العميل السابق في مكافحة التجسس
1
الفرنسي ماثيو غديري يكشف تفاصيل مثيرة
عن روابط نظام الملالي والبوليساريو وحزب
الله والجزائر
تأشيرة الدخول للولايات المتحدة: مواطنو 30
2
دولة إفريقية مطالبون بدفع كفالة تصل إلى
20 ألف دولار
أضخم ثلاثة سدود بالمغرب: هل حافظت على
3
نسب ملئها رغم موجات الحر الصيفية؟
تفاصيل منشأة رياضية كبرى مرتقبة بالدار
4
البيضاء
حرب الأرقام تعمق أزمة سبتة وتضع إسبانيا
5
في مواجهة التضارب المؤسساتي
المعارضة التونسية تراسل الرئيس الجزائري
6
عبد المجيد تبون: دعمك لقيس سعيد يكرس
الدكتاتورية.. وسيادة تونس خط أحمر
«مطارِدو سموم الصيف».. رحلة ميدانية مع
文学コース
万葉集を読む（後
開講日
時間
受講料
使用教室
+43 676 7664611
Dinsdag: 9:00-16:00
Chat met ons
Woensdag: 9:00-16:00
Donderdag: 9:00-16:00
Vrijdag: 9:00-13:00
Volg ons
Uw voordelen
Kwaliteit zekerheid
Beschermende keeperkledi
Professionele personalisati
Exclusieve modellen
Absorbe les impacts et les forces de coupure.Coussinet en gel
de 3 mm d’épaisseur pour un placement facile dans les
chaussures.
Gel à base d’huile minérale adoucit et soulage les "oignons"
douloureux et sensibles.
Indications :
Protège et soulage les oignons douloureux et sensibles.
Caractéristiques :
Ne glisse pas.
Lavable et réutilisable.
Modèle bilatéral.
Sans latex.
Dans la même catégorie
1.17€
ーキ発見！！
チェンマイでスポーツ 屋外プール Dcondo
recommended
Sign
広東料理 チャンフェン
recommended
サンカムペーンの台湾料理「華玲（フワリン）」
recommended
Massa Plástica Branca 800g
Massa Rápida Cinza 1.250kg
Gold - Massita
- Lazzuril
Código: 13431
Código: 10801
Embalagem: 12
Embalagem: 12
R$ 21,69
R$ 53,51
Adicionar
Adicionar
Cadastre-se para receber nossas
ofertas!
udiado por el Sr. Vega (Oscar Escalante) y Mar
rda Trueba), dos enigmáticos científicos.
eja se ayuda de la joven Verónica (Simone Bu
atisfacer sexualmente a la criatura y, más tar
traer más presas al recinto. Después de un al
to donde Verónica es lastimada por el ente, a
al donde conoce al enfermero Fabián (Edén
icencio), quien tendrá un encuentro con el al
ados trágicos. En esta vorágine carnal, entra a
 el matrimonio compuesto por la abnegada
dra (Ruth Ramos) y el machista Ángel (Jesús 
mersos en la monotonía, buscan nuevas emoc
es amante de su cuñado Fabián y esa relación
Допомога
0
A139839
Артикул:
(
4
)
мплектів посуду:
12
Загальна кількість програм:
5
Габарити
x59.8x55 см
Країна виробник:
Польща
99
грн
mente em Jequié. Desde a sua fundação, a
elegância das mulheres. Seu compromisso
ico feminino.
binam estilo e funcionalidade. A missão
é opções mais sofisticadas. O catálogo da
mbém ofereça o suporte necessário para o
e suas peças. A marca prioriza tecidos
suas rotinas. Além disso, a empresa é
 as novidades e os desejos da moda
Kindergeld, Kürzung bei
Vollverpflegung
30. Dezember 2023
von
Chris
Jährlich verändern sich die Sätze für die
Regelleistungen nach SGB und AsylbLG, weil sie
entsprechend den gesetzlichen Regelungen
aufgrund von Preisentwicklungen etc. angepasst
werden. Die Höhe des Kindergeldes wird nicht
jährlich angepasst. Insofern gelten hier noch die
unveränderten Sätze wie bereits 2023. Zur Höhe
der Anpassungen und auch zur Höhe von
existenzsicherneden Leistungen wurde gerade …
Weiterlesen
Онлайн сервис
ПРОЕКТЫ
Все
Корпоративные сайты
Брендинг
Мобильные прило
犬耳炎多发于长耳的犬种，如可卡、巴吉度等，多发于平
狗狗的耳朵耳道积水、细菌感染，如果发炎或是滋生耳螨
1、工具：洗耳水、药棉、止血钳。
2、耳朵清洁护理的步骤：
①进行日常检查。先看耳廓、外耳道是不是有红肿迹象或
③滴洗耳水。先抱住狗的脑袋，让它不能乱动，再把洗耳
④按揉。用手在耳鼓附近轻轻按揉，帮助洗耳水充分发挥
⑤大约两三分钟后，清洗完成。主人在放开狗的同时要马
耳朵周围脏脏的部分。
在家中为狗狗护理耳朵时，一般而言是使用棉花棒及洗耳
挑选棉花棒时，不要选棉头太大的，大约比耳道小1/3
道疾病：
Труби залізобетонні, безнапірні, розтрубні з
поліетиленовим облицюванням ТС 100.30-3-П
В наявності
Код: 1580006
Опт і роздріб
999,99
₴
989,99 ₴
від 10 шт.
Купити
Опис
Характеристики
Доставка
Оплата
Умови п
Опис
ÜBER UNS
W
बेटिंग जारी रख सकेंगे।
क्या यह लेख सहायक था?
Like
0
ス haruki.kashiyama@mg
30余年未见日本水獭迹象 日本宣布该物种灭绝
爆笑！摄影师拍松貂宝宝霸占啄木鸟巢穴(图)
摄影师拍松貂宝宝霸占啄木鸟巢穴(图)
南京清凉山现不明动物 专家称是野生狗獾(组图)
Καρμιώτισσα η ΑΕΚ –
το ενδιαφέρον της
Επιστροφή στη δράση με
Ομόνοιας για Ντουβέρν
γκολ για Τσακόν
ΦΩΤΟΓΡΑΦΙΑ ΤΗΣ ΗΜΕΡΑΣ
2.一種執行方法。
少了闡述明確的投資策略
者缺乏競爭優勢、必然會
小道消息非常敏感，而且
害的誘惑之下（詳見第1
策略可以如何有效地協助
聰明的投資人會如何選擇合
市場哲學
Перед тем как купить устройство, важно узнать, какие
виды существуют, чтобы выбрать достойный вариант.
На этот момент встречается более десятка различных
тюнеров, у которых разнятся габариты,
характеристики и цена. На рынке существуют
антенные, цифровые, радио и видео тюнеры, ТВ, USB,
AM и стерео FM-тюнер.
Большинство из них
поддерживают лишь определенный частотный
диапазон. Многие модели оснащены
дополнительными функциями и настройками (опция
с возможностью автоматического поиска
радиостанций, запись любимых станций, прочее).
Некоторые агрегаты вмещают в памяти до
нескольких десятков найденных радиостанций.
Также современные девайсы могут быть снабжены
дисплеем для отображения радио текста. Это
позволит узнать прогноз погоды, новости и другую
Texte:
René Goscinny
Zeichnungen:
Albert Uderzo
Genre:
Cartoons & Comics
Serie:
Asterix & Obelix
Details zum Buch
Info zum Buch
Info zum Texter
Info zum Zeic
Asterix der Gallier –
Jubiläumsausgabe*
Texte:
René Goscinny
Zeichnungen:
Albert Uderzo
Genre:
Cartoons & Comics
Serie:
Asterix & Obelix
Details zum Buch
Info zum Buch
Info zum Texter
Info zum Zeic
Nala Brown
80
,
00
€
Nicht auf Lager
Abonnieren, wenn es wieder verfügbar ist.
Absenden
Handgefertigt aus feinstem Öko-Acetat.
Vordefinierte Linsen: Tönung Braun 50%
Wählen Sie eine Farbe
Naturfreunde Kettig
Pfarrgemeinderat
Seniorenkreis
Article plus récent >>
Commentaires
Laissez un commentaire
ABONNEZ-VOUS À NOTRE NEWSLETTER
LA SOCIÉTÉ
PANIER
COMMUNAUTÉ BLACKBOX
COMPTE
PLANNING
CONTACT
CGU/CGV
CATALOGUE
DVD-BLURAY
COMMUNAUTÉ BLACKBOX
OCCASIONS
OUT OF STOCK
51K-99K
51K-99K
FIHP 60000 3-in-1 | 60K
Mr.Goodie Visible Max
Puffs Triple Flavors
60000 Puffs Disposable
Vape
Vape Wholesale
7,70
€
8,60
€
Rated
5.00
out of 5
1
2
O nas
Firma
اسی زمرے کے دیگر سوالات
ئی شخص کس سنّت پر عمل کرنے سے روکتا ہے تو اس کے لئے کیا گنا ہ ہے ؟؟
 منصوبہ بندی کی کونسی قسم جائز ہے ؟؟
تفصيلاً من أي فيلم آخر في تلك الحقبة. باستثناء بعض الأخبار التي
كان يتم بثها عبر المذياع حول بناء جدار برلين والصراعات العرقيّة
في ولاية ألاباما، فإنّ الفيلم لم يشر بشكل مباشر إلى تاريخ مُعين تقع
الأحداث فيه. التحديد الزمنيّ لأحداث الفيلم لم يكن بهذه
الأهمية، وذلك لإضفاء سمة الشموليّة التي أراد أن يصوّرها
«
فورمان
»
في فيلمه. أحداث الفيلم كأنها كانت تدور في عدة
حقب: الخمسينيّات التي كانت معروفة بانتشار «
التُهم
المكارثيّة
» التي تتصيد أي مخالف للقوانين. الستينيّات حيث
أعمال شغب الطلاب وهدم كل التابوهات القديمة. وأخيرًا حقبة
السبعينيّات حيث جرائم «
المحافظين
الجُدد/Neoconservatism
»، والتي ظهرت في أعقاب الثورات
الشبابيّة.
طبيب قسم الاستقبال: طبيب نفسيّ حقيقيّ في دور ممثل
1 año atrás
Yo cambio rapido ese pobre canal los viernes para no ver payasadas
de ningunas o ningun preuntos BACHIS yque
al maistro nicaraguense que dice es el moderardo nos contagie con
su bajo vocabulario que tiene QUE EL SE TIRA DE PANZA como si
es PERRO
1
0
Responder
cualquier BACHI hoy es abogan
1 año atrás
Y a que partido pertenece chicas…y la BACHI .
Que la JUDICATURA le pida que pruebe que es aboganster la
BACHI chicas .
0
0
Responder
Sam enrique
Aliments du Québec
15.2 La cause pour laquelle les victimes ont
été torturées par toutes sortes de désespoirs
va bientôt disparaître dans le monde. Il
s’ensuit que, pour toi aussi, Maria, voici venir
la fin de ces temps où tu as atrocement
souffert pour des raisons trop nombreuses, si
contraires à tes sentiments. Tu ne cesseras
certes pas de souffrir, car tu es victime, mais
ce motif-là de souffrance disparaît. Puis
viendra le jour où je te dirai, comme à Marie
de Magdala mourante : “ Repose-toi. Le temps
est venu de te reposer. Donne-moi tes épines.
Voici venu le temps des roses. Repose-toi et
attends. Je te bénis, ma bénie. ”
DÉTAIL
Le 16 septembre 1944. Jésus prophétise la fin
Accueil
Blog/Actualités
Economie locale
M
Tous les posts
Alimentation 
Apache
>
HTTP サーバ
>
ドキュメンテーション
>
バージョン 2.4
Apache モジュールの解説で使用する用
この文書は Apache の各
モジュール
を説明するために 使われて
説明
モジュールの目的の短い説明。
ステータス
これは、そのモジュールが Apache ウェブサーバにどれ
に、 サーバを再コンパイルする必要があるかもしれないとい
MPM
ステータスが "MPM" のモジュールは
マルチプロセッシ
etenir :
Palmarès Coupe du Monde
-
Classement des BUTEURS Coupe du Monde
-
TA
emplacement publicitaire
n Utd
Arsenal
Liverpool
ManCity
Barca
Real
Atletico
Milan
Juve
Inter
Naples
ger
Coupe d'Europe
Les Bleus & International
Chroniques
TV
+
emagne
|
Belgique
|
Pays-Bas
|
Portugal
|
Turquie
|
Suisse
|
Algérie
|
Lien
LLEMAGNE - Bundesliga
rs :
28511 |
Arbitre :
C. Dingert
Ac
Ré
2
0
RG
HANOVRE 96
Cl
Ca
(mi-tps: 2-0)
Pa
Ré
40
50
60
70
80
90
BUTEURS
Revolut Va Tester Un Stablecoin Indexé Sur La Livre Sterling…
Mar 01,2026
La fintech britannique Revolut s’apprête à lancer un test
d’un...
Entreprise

▶ Exercise instructions: Copy all lines of the listing above that contain the string "радиостанций".

▶ Your solution:
радиостанций, запись любимых станций, прочее).
нескольких десятков найденных радиостанций.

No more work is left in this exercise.